L’esercizio è mostrare che nel caso delle cartelle si tratta in buona parte di entrate non una tantum ma strutturali, connesse all’ampliamento della cosiddetta tax compliance. L’irrigidimento della posizione della Commissione - stando alle prime reazioni - si deve anche al mancato rispetto dell’impegno assunto in maggio, quando venne autorizzata una flessibilità pari allo 0,75% del Pil: 14 miliardi che andavano ad aggiungersi ai 5 miliardi concessi nel 2015. Impegno duplice sul debito e sul deficit come risulta dallo scambio di lettere dello scorso maggio tra il ministro dell’Economia, Pier Carlo Padoan, il vice presidente della Commissione, Valdis Dombrovskis, e il commissario agli Affari economici Pierre Moscovici. Il Governo - venne stabilito allora - si impegna a colmare lo scostamento evidenziato dalla Commissione (attraverso il peggioramento dello 0,7% nel 2016 del saldo strutturale) con una correzione nel 2017 pari ad almeno lo 0,1% del Pil, così da evitare un’eventuale «deviazione significativa» dagli obiettivi programmati. Deviazione che per Bruxelles si attestava allo 0,6% del Pil. La tesi della Commissione, ora in attesa di conferma o di eventuale revisione, fu che stante l’attuale livello del debito pubblico l’Italia dovesse ridurre il deficit strutturale di almeno lo 0,5% sia nel 2017 che nel 2018. Nella Nota di aggiornamento il deficit strutturale viene collocato a -1,2% sia quest’anno che il prossimo.
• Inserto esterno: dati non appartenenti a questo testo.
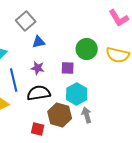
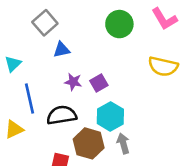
green circle: (87, 49) -> (119, 24), moved
purple star: (38, 68) -> (73, 82), moved
purple square: (68, 68) -> (99, 83), turned -32

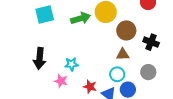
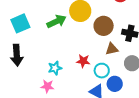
brown triangle: (123, 54) -> (112, 49), moved
black arrow: (40, 58) -> (17, 55), moved
red star: (90, 87) -> (83, 61), moved

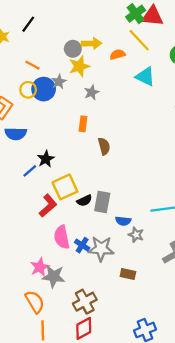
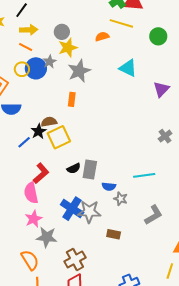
yellow line: (139, 40) -> (121, 23), turned -30
yellow arrow: (91, 43) -> (29, 30), moved
cyan triangle: (145, 77) -> (128, 68), moved
gray star: (92, 92) -> (79, 71), size x1.6
brown semicircle: (104, 146) -> (49, 122), moved, turned -84
yellow square: (65, 187) -> (59, 137), moved
pink semicircle: (62, 237) -> (31, 193), moved
blue cross: (82, 245) -> (72, 209), size x1.6
pink star: (40, 267) -> (34, 219), moved

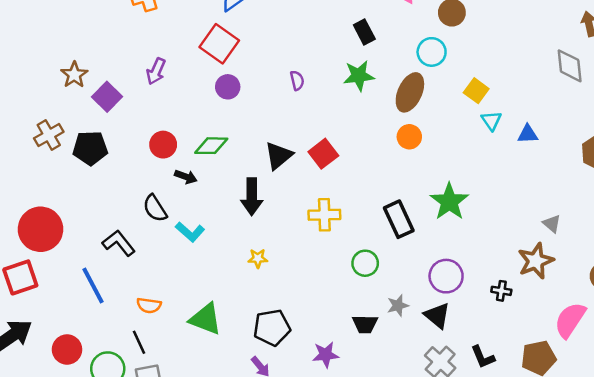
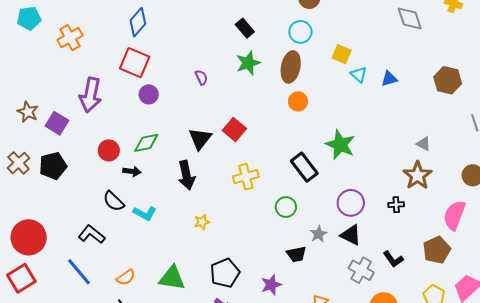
purple arrow: (156, 71) -> (90, 95), size x1.6
orange semicircle: (149, 305) -> (126, 277), turned -30

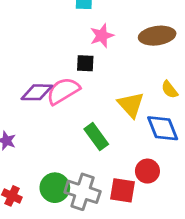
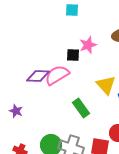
pink star: (102, 36) -> (88, 45), moved

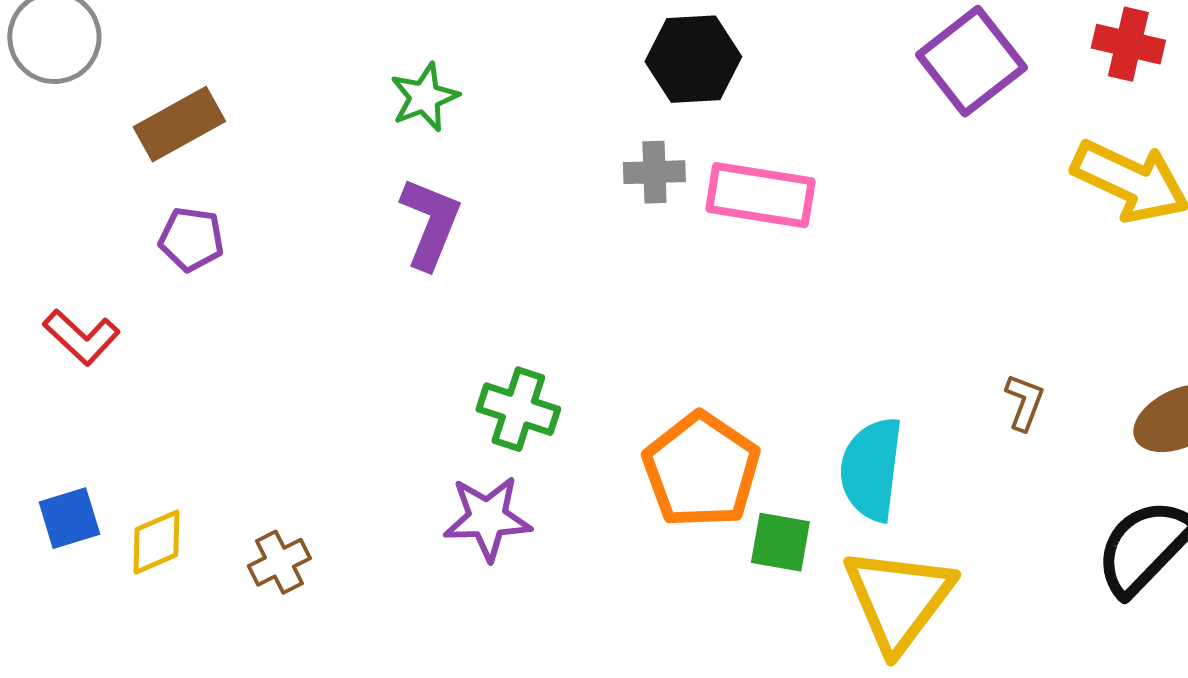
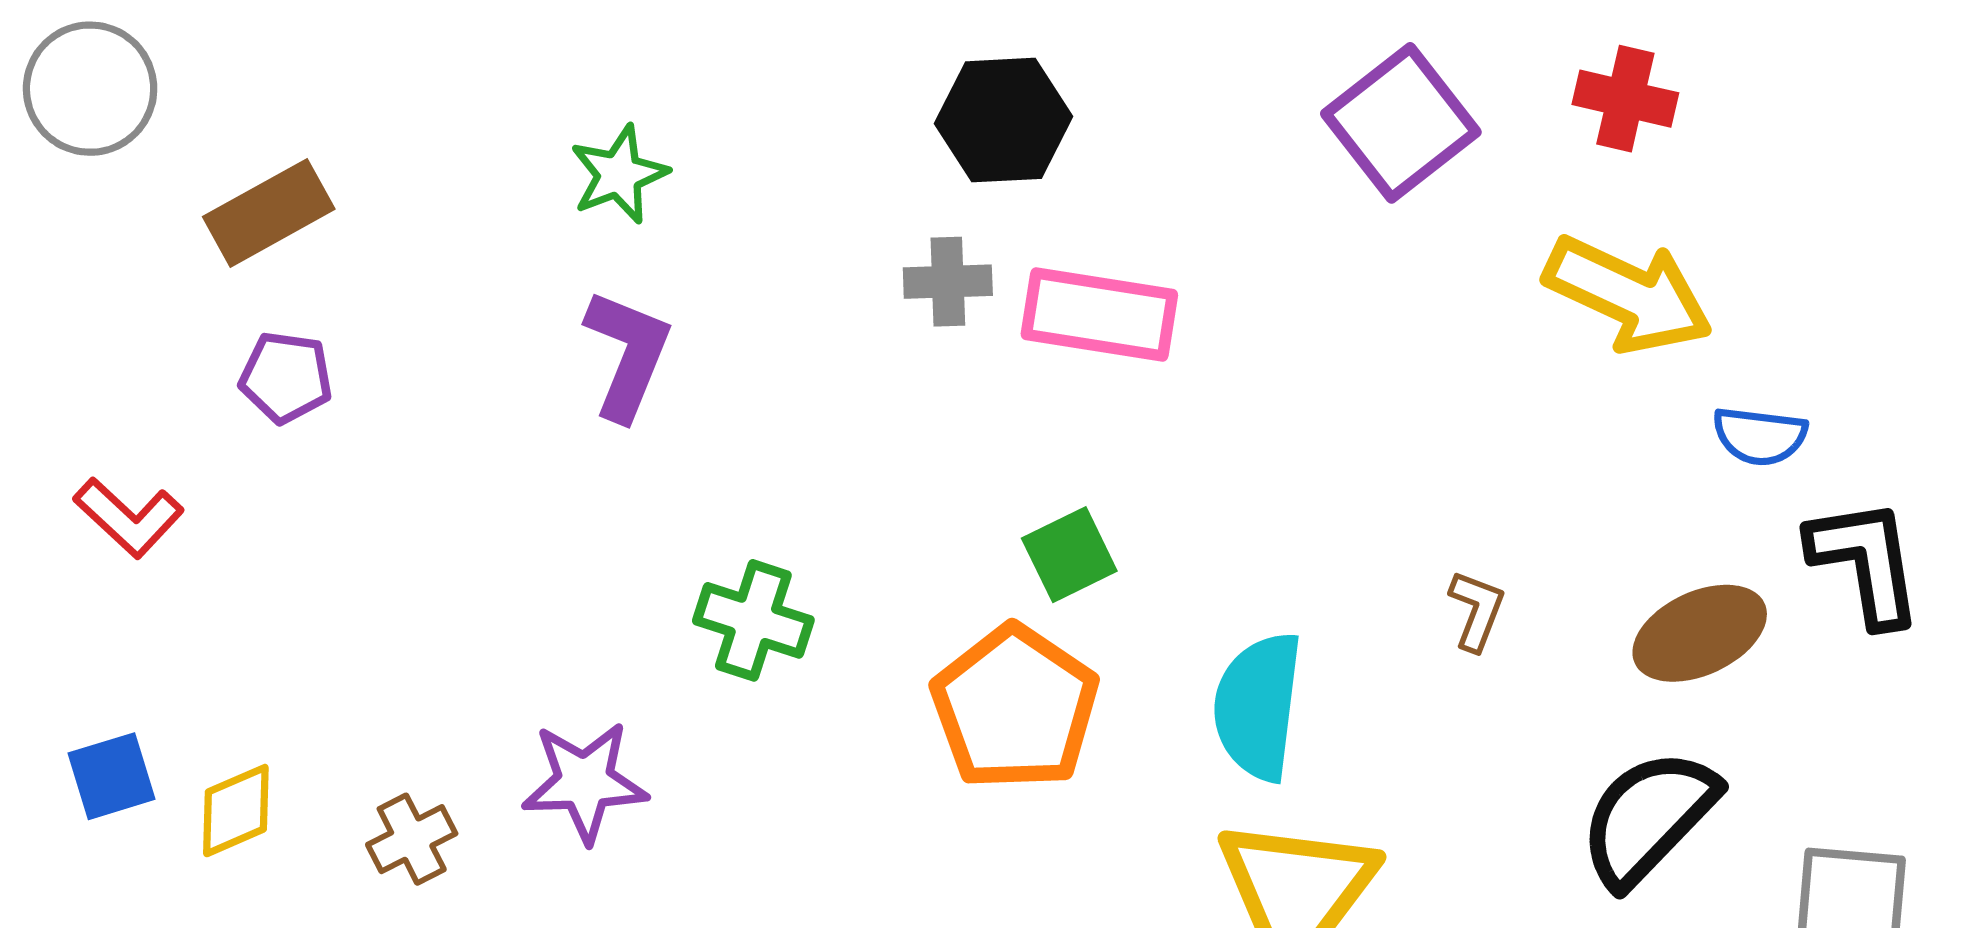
purple star: (487, 518) -> (585, 782), moved
green square: (780, 542) -> (1069, 555), moved, turned -36

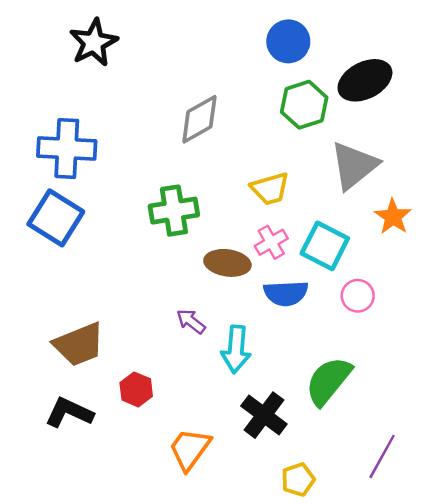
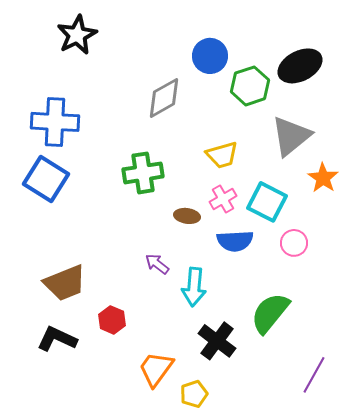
blue circle: (288, 41) -> (210, 56), moved
brown ellipse: (227, 263) -> (187, 216), size x0.7
yellow pentagon: (298, 480) -> (194, 394), moved

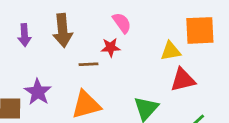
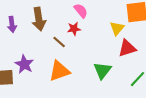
yellow triangle: (171, 51) -> (117, 28), turned -35
brown line: (89, 64) -> (59, 42), turned 48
Nessuna variazione, in poche parole.
Quanto al debito, a fronte dell’impegno a ridurre lo stock in rapporto al Pil al 132,4% quest’anno (come previsto inizialmente nel Def di aprile), la tesi della Commissione è stata che l’Italia non rispetterà la «regola del debito» nel 2016 e 2017. Ora con la Nota di aggiornamento, il Governo fissa il target 2016 al 132,8%, in discesa al 132,2% nel 2017. La rigida e meccanica applicazione delle regole europee potrebbe aprire la strada a una procedura d’infrazione per eccesso di squilibri macroeconomici. Non sarà questo con ogni probabilità l’esito del confronto in atto, e la ragione va ricondotta a una valutazione squisitamente politica. Si aprirebbe un contenzioso non da poco con Roma, nel bel mezzo della campagna elettorale sul referendum costituzionale del 4 dicembre. E tuttavia, la Commissione non può nel contempo offrire il fianco ai “falchi” europei, pronti a porre sul piatto l’eccesso di “deviazione” dalle regole concesso all'Italia. Il punto di caduta sarà al momento sul deficit nominale del 2017, che tornerebbe ad attestarsi sul livello del 2,2%, comunque in aumento dello 0,2% rispetto al target fissato dalla Nota di aggiornamento e dello 0,4% rispetto al valore concordato in primavera.